Album reviews: Baghdad and Urban Sutra by Celt Islam
Sufi dub artist Muhammad Abdullah Hamza aka Celt Islam has released two albums in very close succession, Baghdad early in 2012 and Urban Sutra in March 2012.
I really like the artwork on Baghdad – I find it more inviting than Celt Islam‘s usual black and green livery. Possibly the change of style is because it was released on a different label, Ajnavision Records, rather than Urban Sedated. Celt Islam‘s releases are always generous with tracks – Baghdad has twelve. There are the expected strong dubby basslines, grooving tablas, Eastern-inflected atmospherics and sufi-flavoured track titles such as Wahdaat ul Wajood (Unity of Being) and Mureed . As ever, there are collaborations with other artists such as The Renegade Sufi and Bongo Chill. Overall, this album has a chilled, head-nodding, old school, trippy dub feel.

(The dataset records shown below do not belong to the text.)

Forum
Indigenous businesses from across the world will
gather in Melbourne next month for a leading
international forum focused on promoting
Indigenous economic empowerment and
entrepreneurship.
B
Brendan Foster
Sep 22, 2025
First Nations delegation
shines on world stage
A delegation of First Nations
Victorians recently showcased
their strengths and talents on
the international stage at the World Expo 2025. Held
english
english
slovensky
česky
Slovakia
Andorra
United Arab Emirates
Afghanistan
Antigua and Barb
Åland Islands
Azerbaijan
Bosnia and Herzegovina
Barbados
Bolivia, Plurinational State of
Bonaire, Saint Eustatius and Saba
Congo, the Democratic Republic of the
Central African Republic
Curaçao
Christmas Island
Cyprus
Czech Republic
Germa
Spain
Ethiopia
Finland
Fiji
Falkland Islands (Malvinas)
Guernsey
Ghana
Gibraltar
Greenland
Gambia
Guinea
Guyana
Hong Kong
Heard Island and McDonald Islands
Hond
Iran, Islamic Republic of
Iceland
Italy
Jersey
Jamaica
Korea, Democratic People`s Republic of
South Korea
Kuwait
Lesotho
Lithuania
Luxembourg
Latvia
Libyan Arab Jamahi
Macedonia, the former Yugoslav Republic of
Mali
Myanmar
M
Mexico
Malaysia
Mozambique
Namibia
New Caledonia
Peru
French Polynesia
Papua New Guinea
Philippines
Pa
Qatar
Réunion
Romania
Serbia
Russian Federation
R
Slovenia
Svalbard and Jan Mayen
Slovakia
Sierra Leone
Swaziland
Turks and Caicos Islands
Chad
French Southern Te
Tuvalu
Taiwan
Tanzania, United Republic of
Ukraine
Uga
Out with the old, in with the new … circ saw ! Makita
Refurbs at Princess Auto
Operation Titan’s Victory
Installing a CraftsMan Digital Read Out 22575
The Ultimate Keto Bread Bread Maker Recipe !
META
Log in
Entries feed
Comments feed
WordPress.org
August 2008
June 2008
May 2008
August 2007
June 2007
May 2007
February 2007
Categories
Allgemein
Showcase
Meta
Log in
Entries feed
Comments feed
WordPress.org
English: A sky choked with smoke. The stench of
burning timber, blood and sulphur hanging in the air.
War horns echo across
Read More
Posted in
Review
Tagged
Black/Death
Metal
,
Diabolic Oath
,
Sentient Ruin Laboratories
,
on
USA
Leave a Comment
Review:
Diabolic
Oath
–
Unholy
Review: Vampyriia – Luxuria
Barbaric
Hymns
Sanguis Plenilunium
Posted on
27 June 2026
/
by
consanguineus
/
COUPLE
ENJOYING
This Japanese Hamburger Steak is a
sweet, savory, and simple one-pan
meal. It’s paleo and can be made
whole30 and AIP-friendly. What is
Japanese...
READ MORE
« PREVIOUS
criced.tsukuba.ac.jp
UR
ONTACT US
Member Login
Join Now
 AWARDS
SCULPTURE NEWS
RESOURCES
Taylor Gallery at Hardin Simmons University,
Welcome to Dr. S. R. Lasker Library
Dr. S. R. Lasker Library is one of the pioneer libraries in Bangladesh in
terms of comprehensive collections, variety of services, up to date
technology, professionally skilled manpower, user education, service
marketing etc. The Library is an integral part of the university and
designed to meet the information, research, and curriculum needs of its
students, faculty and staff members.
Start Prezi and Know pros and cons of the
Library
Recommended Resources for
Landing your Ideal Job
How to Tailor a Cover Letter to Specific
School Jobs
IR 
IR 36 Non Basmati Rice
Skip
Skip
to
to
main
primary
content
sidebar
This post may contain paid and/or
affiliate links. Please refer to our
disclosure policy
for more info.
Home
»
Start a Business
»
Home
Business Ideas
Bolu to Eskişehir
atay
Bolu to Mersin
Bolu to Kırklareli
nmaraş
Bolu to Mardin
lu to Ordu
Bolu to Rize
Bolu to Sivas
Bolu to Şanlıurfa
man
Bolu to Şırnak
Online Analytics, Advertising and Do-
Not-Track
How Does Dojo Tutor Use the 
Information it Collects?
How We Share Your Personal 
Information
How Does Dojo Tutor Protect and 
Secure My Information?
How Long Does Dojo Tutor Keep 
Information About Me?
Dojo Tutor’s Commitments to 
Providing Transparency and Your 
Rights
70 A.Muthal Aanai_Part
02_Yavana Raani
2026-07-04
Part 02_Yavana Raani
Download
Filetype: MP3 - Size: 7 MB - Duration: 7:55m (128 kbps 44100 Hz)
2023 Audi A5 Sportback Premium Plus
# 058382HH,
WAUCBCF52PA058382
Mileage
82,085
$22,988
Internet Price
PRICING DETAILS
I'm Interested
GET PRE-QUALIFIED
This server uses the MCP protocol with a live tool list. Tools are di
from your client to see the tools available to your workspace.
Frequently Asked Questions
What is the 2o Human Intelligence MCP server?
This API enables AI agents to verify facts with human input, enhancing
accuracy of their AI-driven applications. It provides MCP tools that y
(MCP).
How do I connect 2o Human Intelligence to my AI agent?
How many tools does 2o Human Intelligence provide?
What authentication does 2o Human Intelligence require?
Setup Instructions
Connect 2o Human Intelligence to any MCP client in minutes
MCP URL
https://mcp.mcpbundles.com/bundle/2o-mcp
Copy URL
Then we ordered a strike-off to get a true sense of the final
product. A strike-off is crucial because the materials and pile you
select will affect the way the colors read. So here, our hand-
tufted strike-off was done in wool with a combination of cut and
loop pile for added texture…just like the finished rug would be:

Urban Sutra, with its more traditional, green and black artwork, takes us elsewhere; it has a harder, driving, tone with more of a dubstep influence. Most of the other elements are similar, with the usual collaborators, tablas, Eastern melodic explorations, sufistic track titles (Sufi Dub, Ali Mawla, Futuwwa, for example) and relentless bass pressure. The sound is definitely more electronic than Baghdad‘s more laid back dub stylings. Once again, Celt Islam is generous with the tunes – there are fourteen.
There’s not a duff tune on either album – they’re both excellent collections, albeit with different feels. They’re both albums you could play right through (does anyone do that any more?) without being bored. Both albums are well recorded and sound great. You should buy them!